** Information given follows **
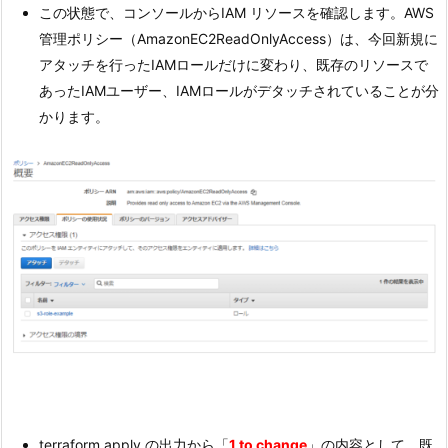
この状態で、コンソールからIAM リソースを確認します。AWS
管理ポリシー（AmazonEC2ReadOnlyAccess）は、今回新規に
アタッチを行ったIAMロールだけに変わり、既存のリソースで
あったIAMユーザー、IAMロールがデタッチされていることが分
かります。
terraform apply の出力から「
1 to change
」の内容として、既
** End of Information given **
## Your assignment
Output all the material exactly. The pictures are to be left out.

## Answer below
この状態で、コンソールからIAM リソースを確認します。AWS
管理ポリシー（AmazonEC2ReadOnlyAccess）は、今回新規に
アタッチを行ったIAMロールだけに変わり、既存のリソースで
あったIAMユーザー、IAMロールがデタッチされていることが分
かります。
terraform apply の出力から「
1 to change
」の内容として、既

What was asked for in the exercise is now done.